======== Records for this task ========

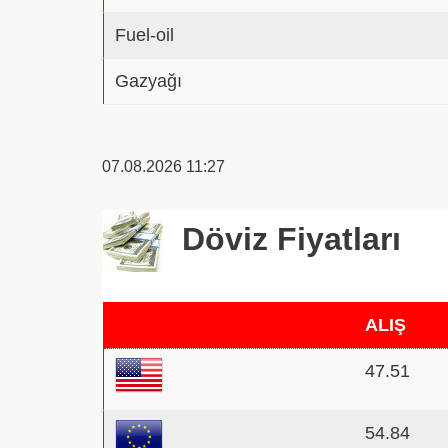
Fuel-oil
Gazyağı
07.08.2026 11:27
Döviz Fiyatları
ALIŞ
47.51
54.84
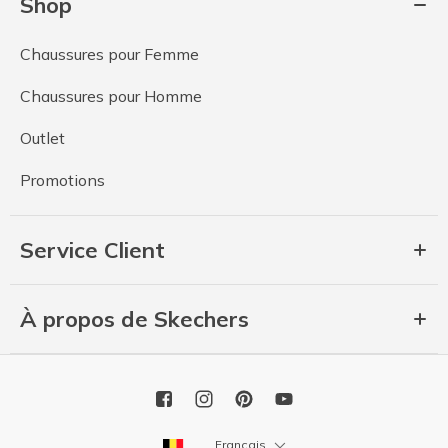
Shop
Chaussures pour Femme
Chaussures pour Homme
Outlet
Promotions
Service Client
À propos de Skechers
Français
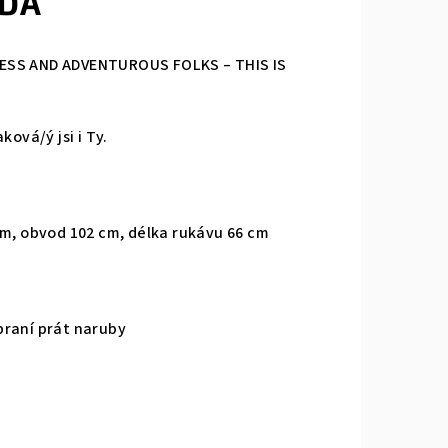
NDA
ESS AND ADVENTUROUS FOLKS – THIS IS
ková/ý jsi i Ty.
cm, obvod 102 cm, délka rukávu 66 cm
praní prát naruby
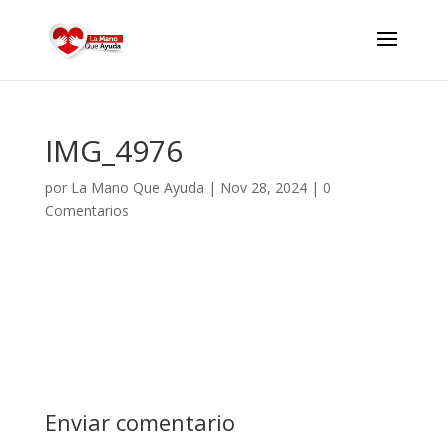
IMG_4976
por
La Mano Que Ayuda
|
Nov 28, 2024
|
0
Comentarios
Enviar comentario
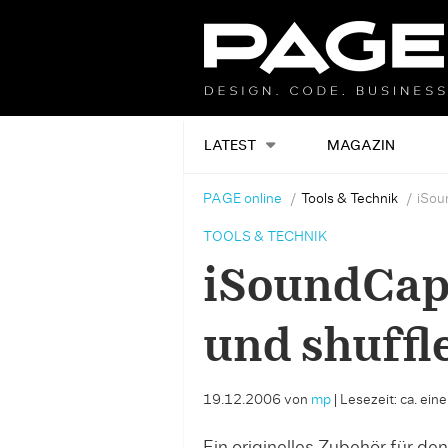
LATEST
MAGAZIN
PAGE online
Tools & Technik
iSou
TOOLS & TECHNIK
iSoundCap 
und shuffl
19.12.2006
von
mp
|
Lesezeit: ca. ein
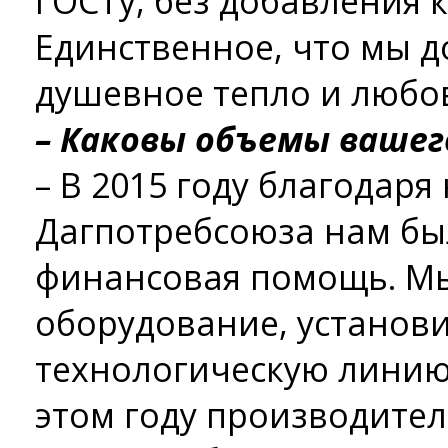
ГОСТу, без добавления 
Единственное, что мы до
душевное тепло и любо
– Каковы объемы вашег
– В 2015 году благодаря
Дагпотребсоюза нам бы
финансовая помощь. М
оборудование, установ
технологическую линию 
этом году производител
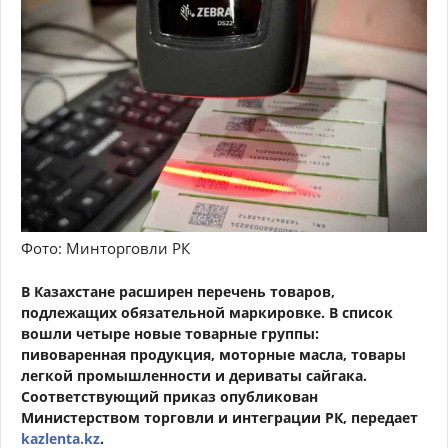
Фото: Минторговли РК
В Казахстане расширен перечень товаров,
подлежащих обязательной маркировке. В список
вошли четыре новые товарные группы:
пивоваренная продукция, моторные масла, товары
легкой промышленности и дериваты сайгака.
Соответствующий приказ опубликован
Министерством торговли и интеграции РК
, передает
kazlenta.kz
.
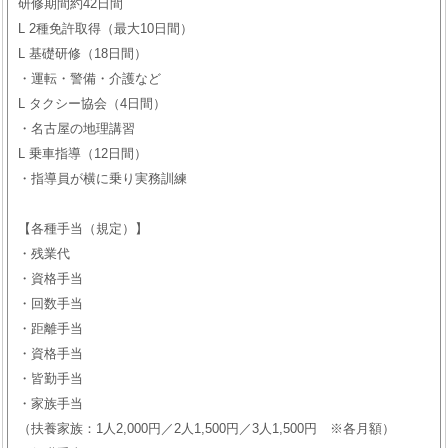
研修期間約42日間
L 2種免許取得（最大10日間）
L 基礎研修（18日間）
・運転・警備・介護など
L タクシー協会（4日間）
・名古屋の地理講習
L 乗車指導（12日間）
・指導員が横に乗り実務訓練
【各種手当（規定）】
・残業代
・資格手当
・回数手当
・距離手当
・資格手当
・皆勤手当
・家族手当
（扶養家族：1人2,000円／2人1,500円／3人1,500円 ※各月額）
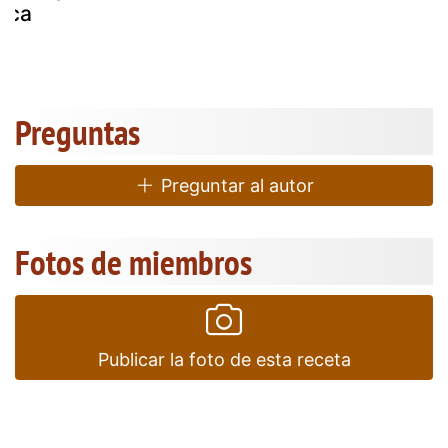
erca
s
Preguntas
Preguntar al autor
Fotos de miembros
Publicar la foto de esta receta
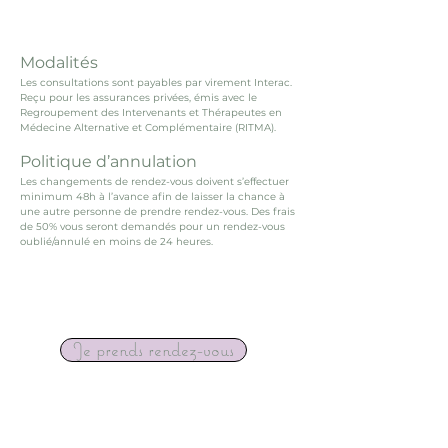
Modalités
Les consultations sont payables par virement Interac.
Reçu pour le
s assurances privées, émis avec le
Regroupement des Intervenants et Thérapeutes en
Médecine Alternative et Complémentaire (RITMA).
Politique d’annulation​​
Les changements de rendez-vous doivent s’effectuer
minimum 48h à l’avance afin de laisser la chance à
une autre personne de prendre rendez-vous. Des frais
de 50% vous seront demandés pour un rendez-vous
oublié/annulé en moins de 24 heures.
Je prends rendez-vous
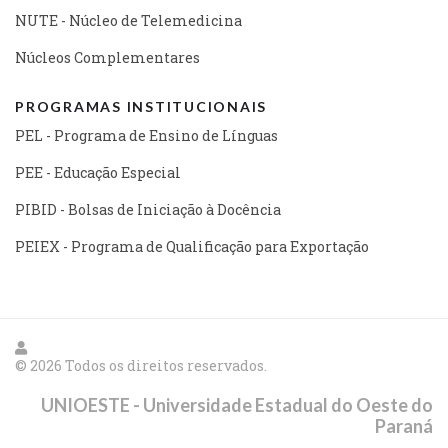
NUTE - Núcleo de Telemedicina
Núcleos Complementares
PROGRAMAS INSTITUCIONAIS
PEL - Programa de Ensino de Línguas
PEE - Educação Especial
PIBID - Bolsas de Iniciação à Docência
PEIEX - Programa de Qualificação para Exportação
© 2026 Todos os direitos reservados.
UNIOESTE - Universidade Estadual do Oeste do
Paraná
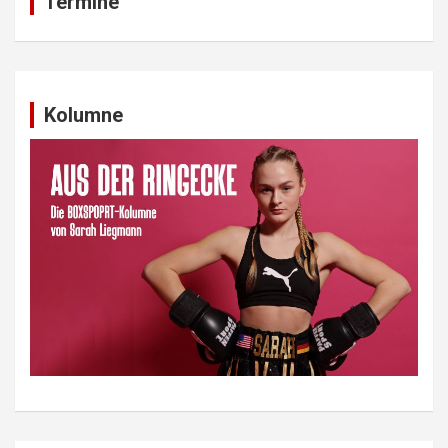
Termine
Kolumne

========

__Exercise brief__:
Return the material in full and unaltered, minus its pictures.

__Solved exercise__:
Fuel-oil
Gazyağı
07.08.2026 11:27
Döviz Fiyatları
ALIŞ
47.51
54.84
Shop
Chaussures pour Femme
Chaussures pour Homme
Outlet
Promotions
Service Client
À propos de Skechers
Français
NDA
ESS AND ADVENTUROUS FOLKS – THIS IS
ková/ý jsi i Ty.
cm, obvod 102 cm, délka rukávu 66 cm
praní prát naruby
IMG_4976
por
La Mano Que Ayuda
|
Nov 28, 2024
|
0
Comentarios
Enviar comentario
LATEST
MAGAZIN
PAGE online
Tools & Technik
iSou
TOOLS & TECHNIK
iSoundCap 
und shuffl
19.12.2006
von
mp
|
Lesezeit: ca. ein
ГОСТу, без добавления 
Единственное, что мы до
душевное тепло и любо
– Каковы объемы вашег
– В 2015 году благодаря
Дагпотребсоюза нам бы
финансовая помощь. М
оборудование, установ
технологическую линию 
этом году производител
Фото: Минторговли РК
В Казахстане расширен перечень товаров,
подлежащих обязательной маркировке. В список
вошли четыре новые товарные группы:
пивоваренная продукция, моторные масла, товары
легкой промышленности и дериваты сайгака.
Соответствующий приказ опубликован
Министерством торговли и интеграции РК
, передает
kazlenta.kz
.
研修期間約42日間
L 2種免許取得（最大10日間）
L 基礎研修（18日間）
・運転・警備・介護など
L タクシー協会（4日間）
・名古屋の地理講習
L 乗車指導（12日間）
・指導員が横に乗り実務訓練
【各種手当（規定）】
・残業代
・資格手当
・回数手当
・距離手当
・資格手当
・皆勤手当
・家族手当
（扶養家族：1人2,000円／2人1,500円／3人1,500円 ※各月額）
erca
s
Preguntas
Preguntar al autor
Fotos de miembros
Publicar la foto de esta receta
Modalités
Les consultations sont payables par virement Interac.
Reçu pour le
s assurances privées, émis avec le
Regroupement des Intervenants et Thérapeutes en
Médecine Alternative et Complémentaire (RITMA).
Politique d’annulation​​
Les changements de rendez-vous doivent s’effectuer
minimum 48h à l’avance afin de laisser la chance à
une autre personne de prendre rendez-vous. Des frais
de 50% vous seront demandés pour un rendez-vous
oublié/annulé en moins de 24 heures.
Je prends rendez-vous
NUTE - Núcleo de Telemedicina
Núcleos Complementares
PROGRAMAS INSTITUCIONAIS
PEL - Programa de Ensino de Línguas
PEE - Educação Especial
PIBID - Bolsas de Iniciação à Docência
PEIEX - Programa de Qualificação para Exportação
© 2026 Todos os direitos reservados.
UNIOESTE - Universidade Estadual do Oeste do
Paraná
Termine
Kolumne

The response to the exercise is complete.